(Beginning of Records for processing)

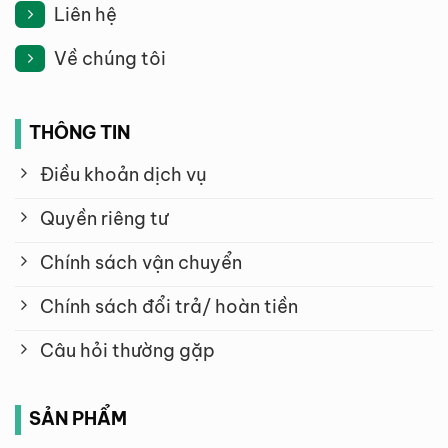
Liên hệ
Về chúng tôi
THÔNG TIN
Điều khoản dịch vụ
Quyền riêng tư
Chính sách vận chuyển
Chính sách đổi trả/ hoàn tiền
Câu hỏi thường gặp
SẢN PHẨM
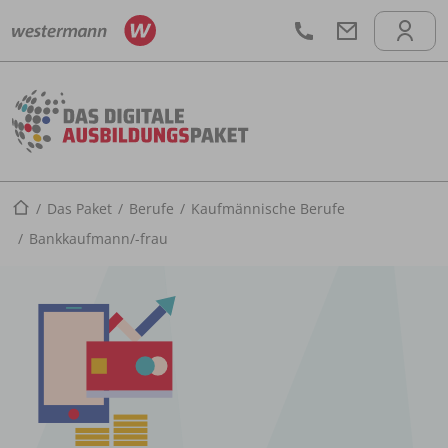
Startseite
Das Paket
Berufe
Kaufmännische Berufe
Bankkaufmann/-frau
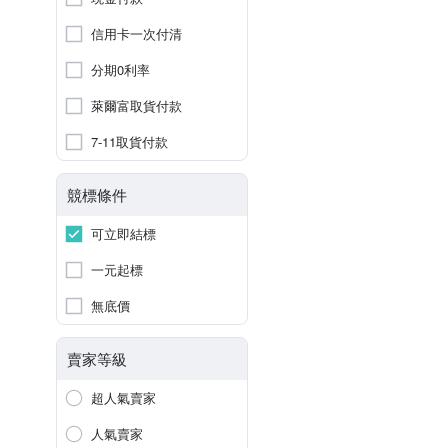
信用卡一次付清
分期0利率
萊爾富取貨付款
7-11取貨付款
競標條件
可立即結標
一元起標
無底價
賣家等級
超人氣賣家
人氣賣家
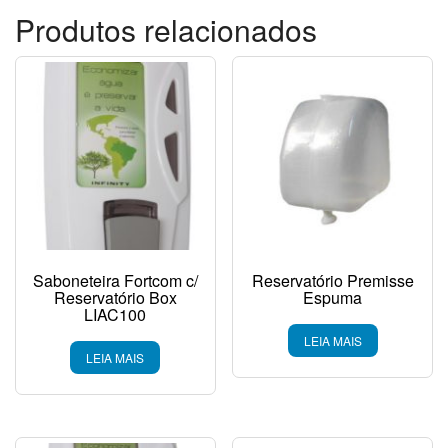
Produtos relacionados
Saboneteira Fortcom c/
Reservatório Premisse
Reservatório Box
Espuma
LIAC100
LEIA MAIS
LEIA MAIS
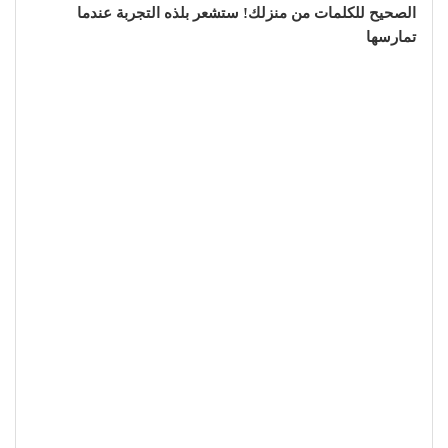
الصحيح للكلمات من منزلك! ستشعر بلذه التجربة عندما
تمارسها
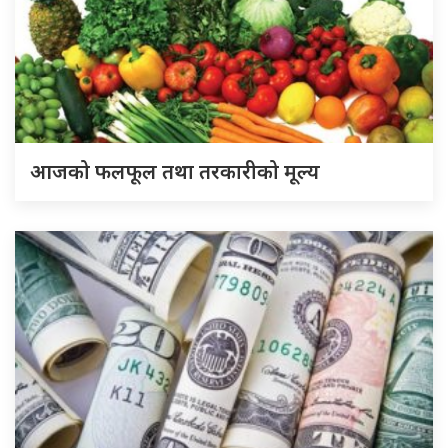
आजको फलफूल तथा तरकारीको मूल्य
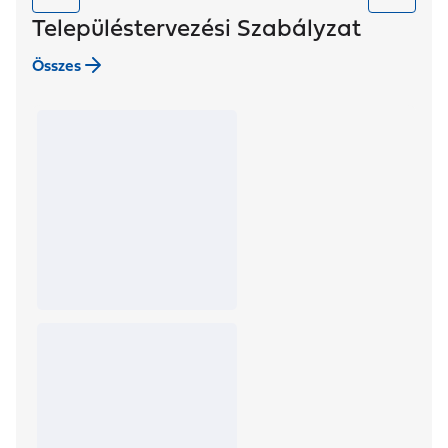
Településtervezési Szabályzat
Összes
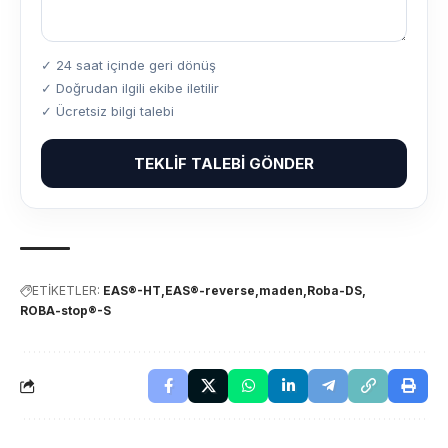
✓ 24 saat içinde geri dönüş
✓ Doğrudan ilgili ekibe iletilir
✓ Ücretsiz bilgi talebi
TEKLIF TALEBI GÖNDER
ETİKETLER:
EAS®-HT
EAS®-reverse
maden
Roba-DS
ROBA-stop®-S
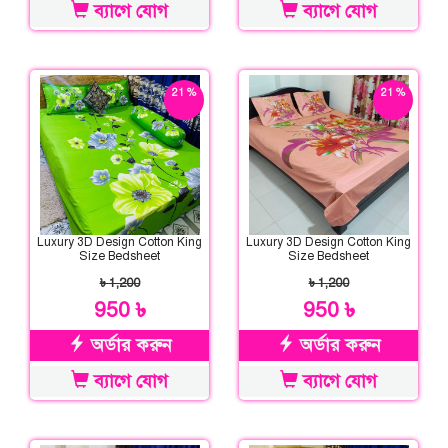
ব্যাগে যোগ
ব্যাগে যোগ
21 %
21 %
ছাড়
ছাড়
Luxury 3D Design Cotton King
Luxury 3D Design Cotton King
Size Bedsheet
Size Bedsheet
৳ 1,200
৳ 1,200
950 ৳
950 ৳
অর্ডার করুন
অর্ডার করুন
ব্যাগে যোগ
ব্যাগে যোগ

(End of Records for processing)

Each record above is to be copied out exactly; its pictures are not.

* [Solution below]:
Liên hệ
Về chúng tôi
THÔNG TIN
Điều khoản dịch vụ
Quyền riêng tư
Chính sách vận chuyển
Chính sách đổi trả/ hoàn tiền
Câu hỏi thường gặp
SẢN PHẨM
Startseite
Das Paket
Berufe
Kaufmännische Berufe
Bankkaufmann/-frau
信用卡一次付清
分期0利率
萊爾富取貨付款
7-11取貨付款
競標條件
可立即結標
一元起標
無底價
賣家等級
超人氣賣家
人氣賣家
Produtos relacionados
Saboneteira Fortcom c/
Reservatório Premisse
Reservatório Box
Espuma
LIAC100
LEIA MAIS
LEIA MAIS
الصحيح للكلمات من منزلك! ستشعر بلذه التجربة عندما
تمارسها
आजको फलफूल तथा तरकारीको मूल्य
Településtervezési Szabályzat
Összes
✓ 24 saat içinde geri dönüş
✓ Doğrudan ilgili ekibe iletilir
✓ Ücretsiz bilgi talebi
TEKLIF TALEBI GÖNDER
ETİKETLER:
EAS®-HT
EAS®-reverse
maden
Roba-DS
ROBA-stop®-S
ব্যাগে যোগ
ব্যাগে যোগ
21 %
21 %
ছাড়
ছাড়
Luxury 3D Design Cotton King
Luxury 3D Design Cotton King
Size Bedsheet
Size Bedsheet
৳ 1,200
৳ 1,200
950 ৳
950 ৳
অর্ডার করুন
অর্ডার করুন
ব্যাগে যোগ
ব্যাগে যোগ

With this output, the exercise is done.